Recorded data

====

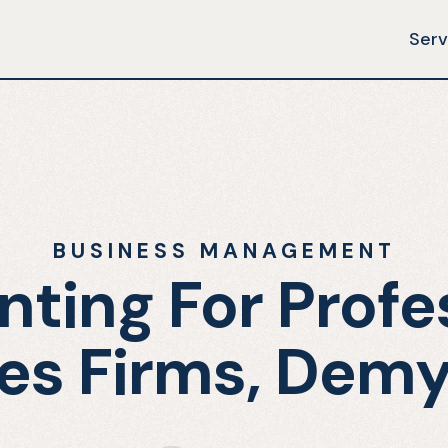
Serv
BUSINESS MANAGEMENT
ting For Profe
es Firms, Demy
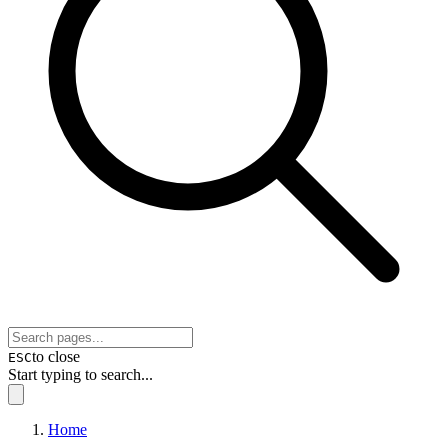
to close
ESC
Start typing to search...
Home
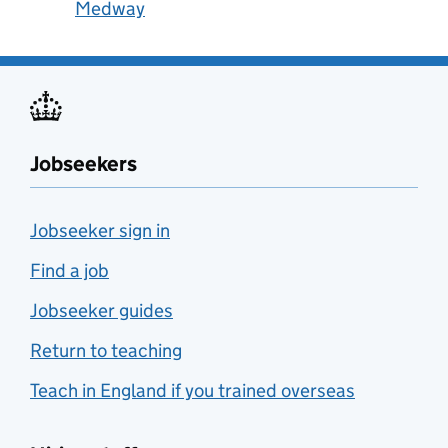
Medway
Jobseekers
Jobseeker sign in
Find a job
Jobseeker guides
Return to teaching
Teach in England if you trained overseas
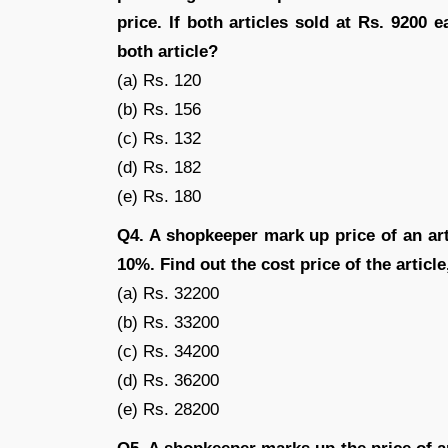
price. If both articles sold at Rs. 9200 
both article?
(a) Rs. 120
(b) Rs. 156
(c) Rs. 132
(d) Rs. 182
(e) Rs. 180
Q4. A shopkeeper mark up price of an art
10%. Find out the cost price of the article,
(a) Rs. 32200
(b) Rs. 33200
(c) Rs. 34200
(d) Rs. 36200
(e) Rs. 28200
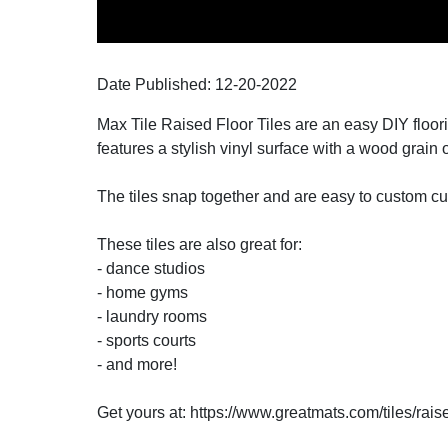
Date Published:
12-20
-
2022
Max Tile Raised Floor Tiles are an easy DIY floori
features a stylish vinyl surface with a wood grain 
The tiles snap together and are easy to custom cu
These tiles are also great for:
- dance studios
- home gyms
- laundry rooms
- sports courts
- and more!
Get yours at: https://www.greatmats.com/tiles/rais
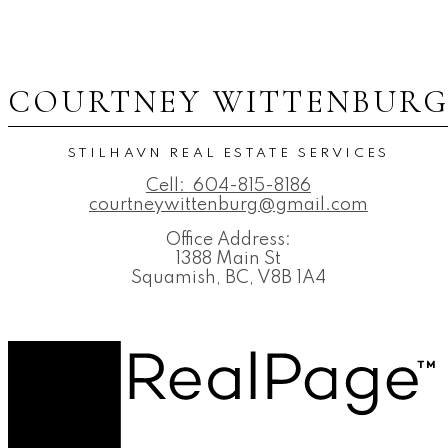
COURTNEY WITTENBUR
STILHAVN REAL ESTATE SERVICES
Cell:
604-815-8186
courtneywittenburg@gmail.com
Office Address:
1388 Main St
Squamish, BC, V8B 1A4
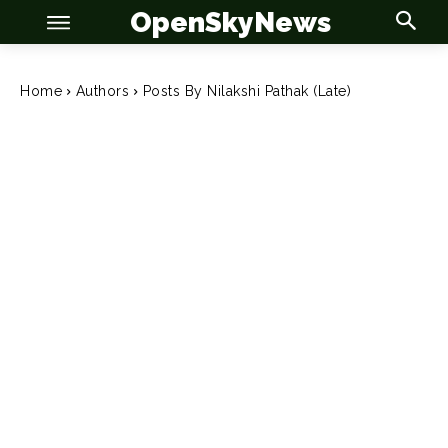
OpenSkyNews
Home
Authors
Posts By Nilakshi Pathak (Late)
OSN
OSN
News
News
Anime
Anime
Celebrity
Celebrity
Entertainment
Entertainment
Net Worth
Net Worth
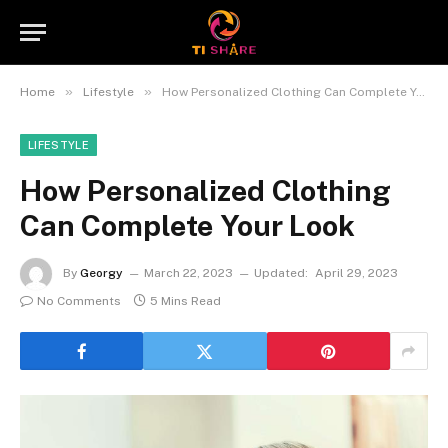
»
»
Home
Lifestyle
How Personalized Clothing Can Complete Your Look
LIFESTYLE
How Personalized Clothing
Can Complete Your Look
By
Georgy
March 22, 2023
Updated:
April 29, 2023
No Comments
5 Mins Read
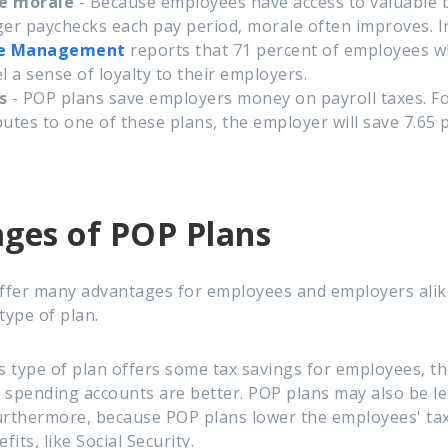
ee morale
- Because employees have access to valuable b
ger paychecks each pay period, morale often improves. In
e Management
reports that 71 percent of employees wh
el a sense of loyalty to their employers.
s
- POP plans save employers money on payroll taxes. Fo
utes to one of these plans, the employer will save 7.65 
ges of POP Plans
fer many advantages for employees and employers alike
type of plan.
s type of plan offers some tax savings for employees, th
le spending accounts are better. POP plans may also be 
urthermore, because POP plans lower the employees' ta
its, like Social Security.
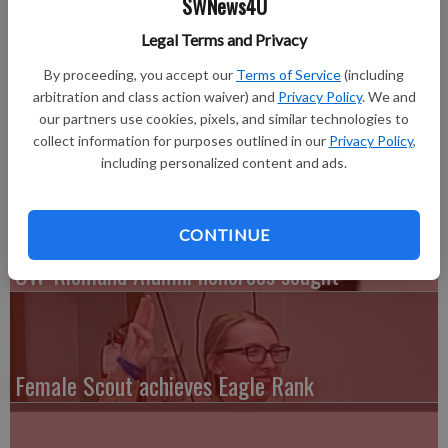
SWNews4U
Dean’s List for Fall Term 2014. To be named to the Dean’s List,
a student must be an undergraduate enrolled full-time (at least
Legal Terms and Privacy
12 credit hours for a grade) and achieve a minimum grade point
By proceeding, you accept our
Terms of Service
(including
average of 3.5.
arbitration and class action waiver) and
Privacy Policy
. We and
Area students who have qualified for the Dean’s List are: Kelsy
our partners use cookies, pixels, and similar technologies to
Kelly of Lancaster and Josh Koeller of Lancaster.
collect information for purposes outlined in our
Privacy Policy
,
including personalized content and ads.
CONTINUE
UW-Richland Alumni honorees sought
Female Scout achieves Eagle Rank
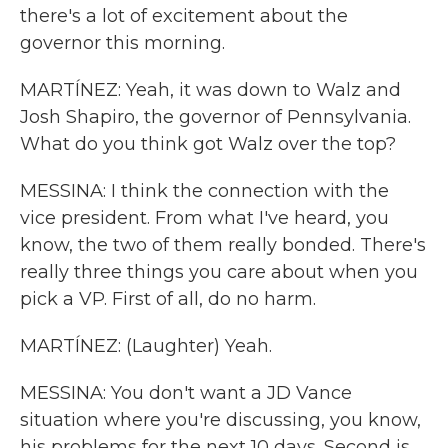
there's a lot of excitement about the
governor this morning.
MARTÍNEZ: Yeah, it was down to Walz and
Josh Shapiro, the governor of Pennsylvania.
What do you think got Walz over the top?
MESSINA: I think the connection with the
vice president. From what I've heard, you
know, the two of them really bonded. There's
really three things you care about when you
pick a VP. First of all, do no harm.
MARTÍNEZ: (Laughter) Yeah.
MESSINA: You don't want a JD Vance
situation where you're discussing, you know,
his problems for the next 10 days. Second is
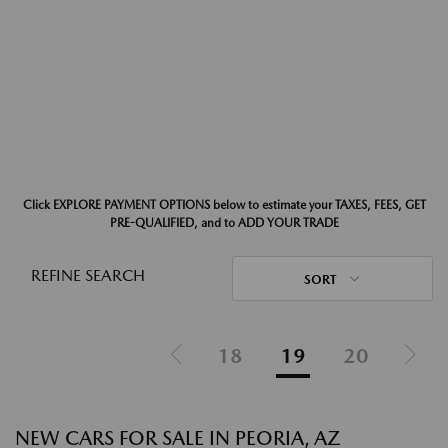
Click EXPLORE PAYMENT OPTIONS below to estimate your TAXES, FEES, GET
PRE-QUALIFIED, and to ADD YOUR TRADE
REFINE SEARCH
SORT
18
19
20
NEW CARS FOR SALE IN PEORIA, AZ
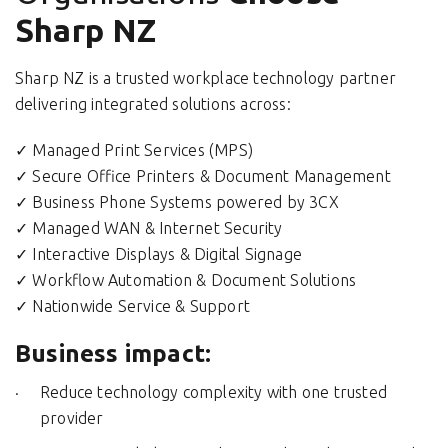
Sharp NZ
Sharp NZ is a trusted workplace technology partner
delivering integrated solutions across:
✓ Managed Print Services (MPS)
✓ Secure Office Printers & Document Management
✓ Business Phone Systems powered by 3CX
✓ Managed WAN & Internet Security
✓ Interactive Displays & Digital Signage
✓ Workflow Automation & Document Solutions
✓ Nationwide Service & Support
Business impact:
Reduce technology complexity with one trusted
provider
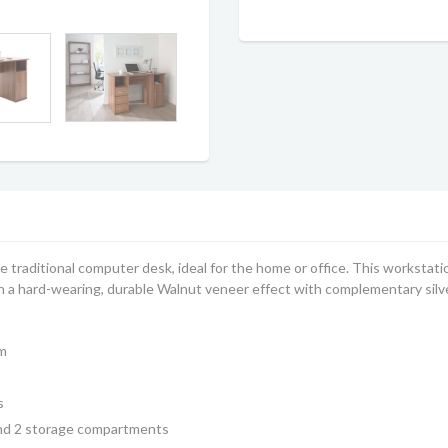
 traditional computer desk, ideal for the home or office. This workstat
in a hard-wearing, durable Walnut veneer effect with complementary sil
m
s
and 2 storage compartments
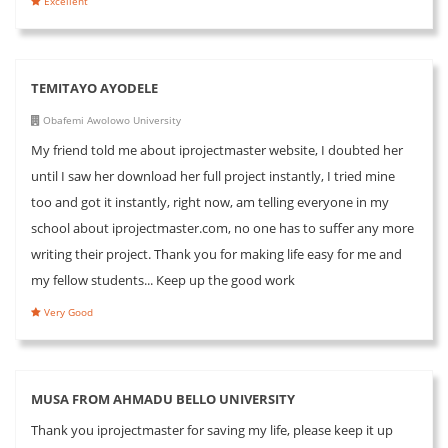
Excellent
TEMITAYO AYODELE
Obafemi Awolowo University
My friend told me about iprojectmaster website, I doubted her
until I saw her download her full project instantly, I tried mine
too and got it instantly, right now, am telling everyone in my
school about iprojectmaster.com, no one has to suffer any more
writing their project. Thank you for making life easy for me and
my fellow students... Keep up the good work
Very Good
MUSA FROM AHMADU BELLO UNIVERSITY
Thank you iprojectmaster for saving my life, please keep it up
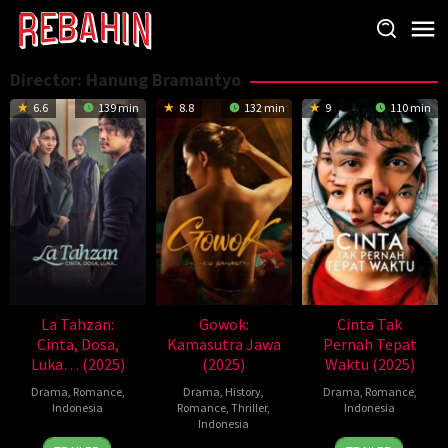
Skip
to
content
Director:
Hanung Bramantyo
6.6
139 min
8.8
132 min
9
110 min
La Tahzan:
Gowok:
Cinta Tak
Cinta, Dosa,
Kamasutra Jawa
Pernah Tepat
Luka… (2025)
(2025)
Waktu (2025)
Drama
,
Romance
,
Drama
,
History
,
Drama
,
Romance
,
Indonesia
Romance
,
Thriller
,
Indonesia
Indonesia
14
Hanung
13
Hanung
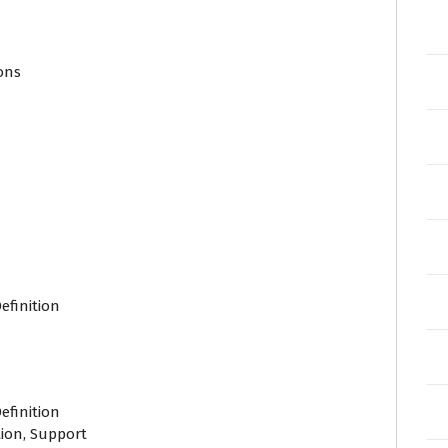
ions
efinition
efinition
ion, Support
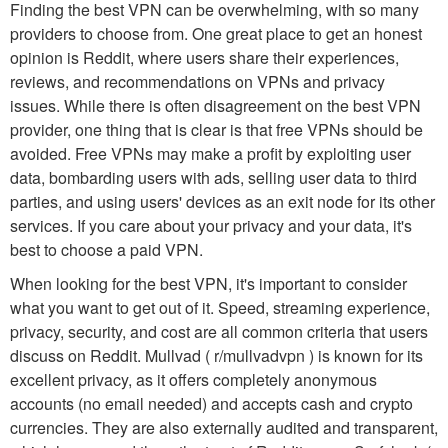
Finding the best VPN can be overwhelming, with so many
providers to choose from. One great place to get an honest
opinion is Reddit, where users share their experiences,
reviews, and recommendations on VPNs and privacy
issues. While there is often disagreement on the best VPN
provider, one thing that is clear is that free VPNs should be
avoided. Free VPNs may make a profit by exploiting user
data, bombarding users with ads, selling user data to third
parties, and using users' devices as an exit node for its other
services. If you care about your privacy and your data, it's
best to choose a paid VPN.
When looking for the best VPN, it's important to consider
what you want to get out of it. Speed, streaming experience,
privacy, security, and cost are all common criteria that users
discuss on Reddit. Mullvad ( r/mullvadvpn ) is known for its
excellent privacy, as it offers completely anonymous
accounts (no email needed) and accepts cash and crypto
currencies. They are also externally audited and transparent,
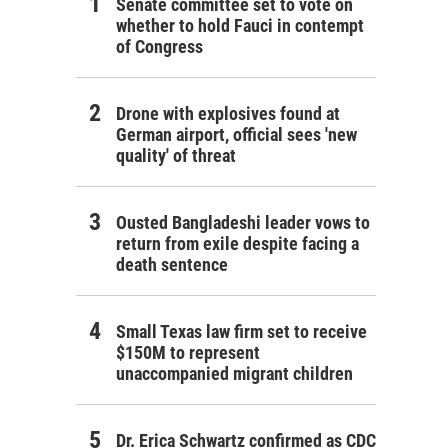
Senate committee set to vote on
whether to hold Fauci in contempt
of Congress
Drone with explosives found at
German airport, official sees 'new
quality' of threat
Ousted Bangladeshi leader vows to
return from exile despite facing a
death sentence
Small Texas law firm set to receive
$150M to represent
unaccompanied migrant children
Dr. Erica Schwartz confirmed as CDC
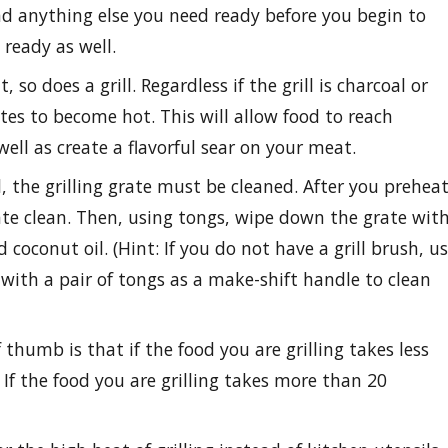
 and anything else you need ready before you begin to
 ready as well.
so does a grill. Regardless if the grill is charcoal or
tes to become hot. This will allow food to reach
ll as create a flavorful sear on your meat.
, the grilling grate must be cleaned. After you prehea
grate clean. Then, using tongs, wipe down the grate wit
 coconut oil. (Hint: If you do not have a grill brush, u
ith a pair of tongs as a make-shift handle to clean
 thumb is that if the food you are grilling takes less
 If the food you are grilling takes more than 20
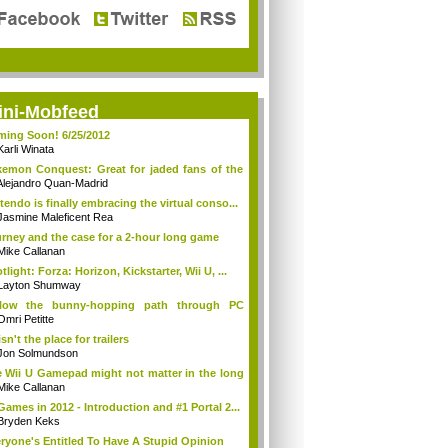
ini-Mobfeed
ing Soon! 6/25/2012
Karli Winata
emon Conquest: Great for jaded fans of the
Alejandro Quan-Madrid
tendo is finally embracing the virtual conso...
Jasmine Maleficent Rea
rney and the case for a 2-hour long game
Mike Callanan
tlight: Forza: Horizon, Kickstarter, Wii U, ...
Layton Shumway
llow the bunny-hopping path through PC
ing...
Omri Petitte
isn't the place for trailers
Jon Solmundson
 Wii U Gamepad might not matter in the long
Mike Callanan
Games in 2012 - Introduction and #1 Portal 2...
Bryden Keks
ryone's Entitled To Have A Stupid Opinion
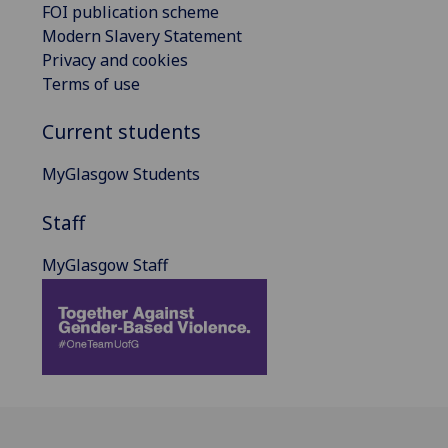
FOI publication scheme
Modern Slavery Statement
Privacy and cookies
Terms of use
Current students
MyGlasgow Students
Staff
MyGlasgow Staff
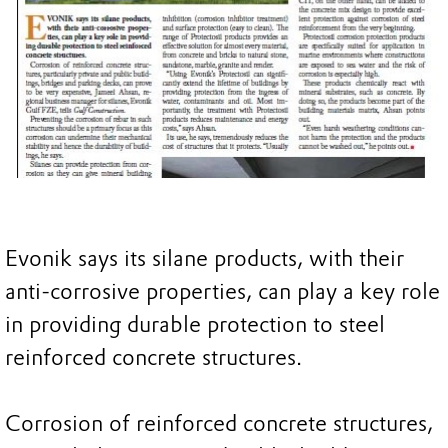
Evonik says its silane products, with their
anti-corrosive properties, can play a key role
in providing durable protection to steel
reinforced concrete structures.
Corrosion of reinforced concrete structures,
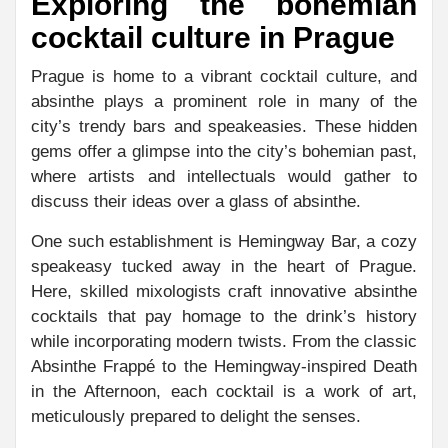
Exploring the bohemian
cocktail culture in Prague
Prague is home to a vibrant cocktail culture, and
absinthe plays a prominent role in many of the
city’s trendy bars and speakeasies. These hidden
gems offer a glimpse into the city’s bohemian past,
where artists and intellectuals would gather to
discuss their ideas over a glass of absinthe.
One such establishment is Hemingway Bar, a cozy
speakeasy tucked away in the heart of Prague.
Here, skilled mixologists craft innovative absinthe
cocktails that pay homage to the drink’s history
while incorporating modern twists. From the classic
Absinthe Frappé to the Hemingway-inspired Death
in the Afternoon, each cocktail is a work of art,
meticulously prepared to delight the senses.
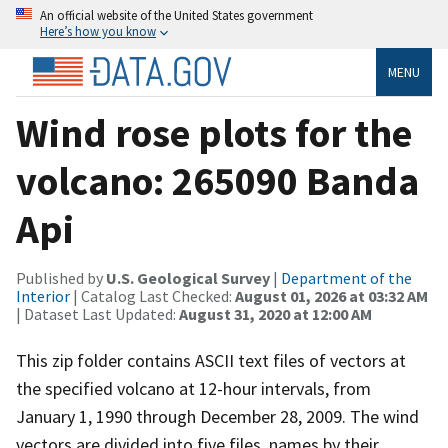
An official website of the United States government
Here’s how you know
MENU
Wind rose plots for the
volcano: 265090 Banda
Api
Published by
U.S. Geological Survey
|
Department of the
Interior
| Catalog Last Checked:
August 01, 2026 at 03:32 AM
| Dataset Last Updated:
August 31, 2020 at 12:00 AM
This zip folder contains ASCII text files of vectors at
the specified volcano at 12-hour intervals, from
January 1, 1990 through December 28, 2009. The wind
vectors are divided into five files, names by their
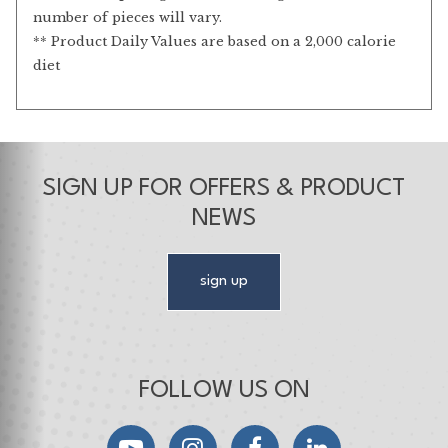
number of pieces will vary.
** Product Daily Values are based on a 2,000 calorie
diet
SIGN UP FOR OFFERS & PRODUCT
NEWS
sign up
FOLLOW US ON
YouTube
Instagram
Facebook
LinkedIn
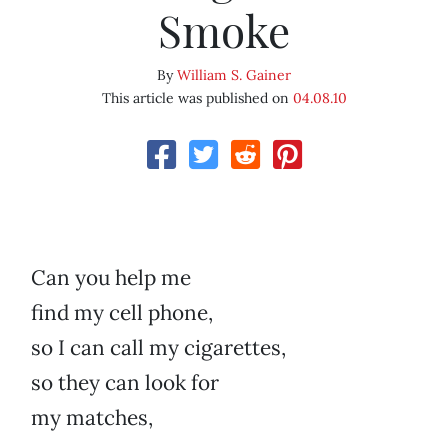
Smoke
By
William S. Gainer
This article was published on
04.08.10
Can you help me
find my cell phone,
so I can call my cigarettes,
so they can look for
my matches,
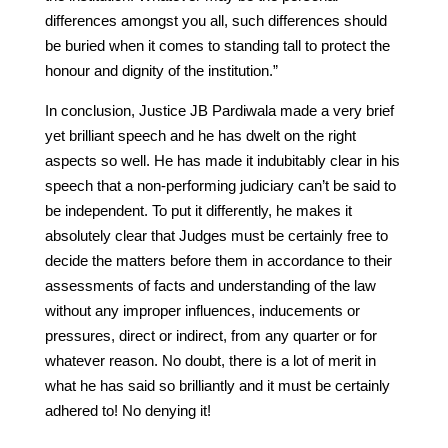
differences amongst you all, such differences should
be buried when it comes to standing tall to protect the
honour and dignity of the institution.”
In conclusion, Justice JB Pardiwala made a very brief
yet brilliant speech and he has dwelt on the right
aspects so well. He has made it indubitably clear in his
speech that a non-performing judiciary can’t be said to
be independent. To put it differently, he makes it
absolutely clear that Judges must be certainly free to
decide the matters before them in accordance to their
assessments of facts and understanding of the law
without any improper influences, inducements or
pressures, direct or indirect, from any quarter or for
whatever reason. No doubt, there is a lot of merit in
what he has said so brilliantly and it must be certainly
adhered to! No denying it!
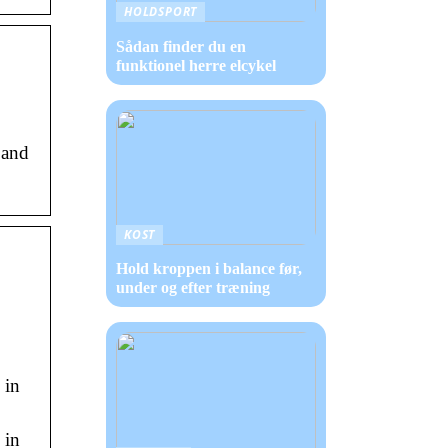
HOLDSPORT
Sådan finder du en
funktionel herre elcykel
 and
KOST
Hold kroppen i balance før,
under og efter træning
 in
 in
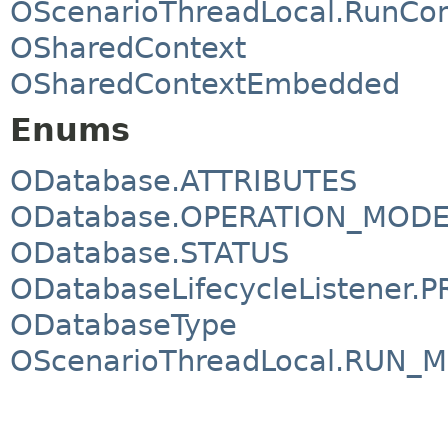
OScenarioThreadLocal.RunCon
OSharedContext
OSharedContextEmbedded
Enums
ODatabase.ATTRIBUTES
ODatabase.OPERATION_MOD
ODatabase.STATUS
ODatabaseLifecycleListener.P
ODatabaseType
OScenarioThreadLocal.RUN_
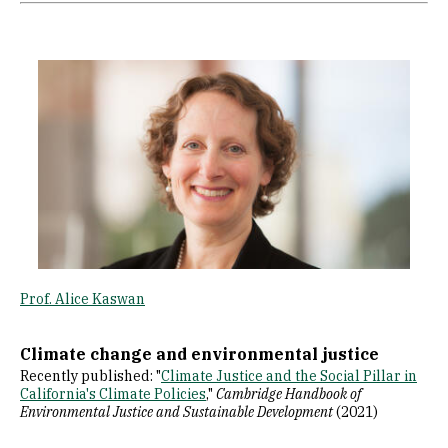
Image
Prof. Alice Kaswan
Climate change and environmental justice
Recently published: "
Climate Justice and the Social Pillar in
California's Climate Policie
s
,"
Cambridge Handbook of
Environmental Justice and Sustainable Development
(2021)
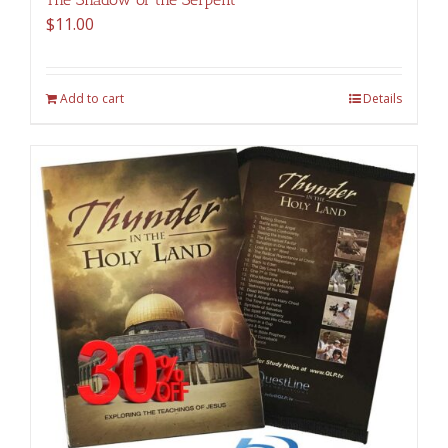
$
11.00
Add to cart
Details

====

▶ Work to complete
Find the line with "- laundry rooms" in the entries above. Set down exactly every line from it up to and including the line with "reports that 71 percent of employees wh", images excluded.

▶ Response for this exercise
- laundry rooms
- sports courts
- and more!
Get yours at: https://www.greatmats.com/tiles/rais
COURTNEY WITTENBUR
STILHAVN REAL ESTATE SERVICES
Cell:
604-815-8186
courtneywittenburg@gmail.com
Office Address:
1388 Main St
Squamish, BC, V8B 1A4
OpenSkyNews
Home
Authors
Posts By Nilakshi Pathak (Late)
OSN
OSN
News
News
Anime
Anime
Celebrity
Celebrity
Entertainment
Entertainment
Net Worth
Net Worth
»
»
Home
Lifestyle
How Personalized Clothing Can Complete Your Look
LIFESTYLE
How Personalized Clothing
Can Complete Your Look
By
Georgy
March 22, 2023
Updated:
April 29, 2023
No Comments
5 Mins Read
ee morale
- Because employees have access to valuable b
ger paychecks each pay period, morale often improves. In
e Management
reports that 71 percent of employees wh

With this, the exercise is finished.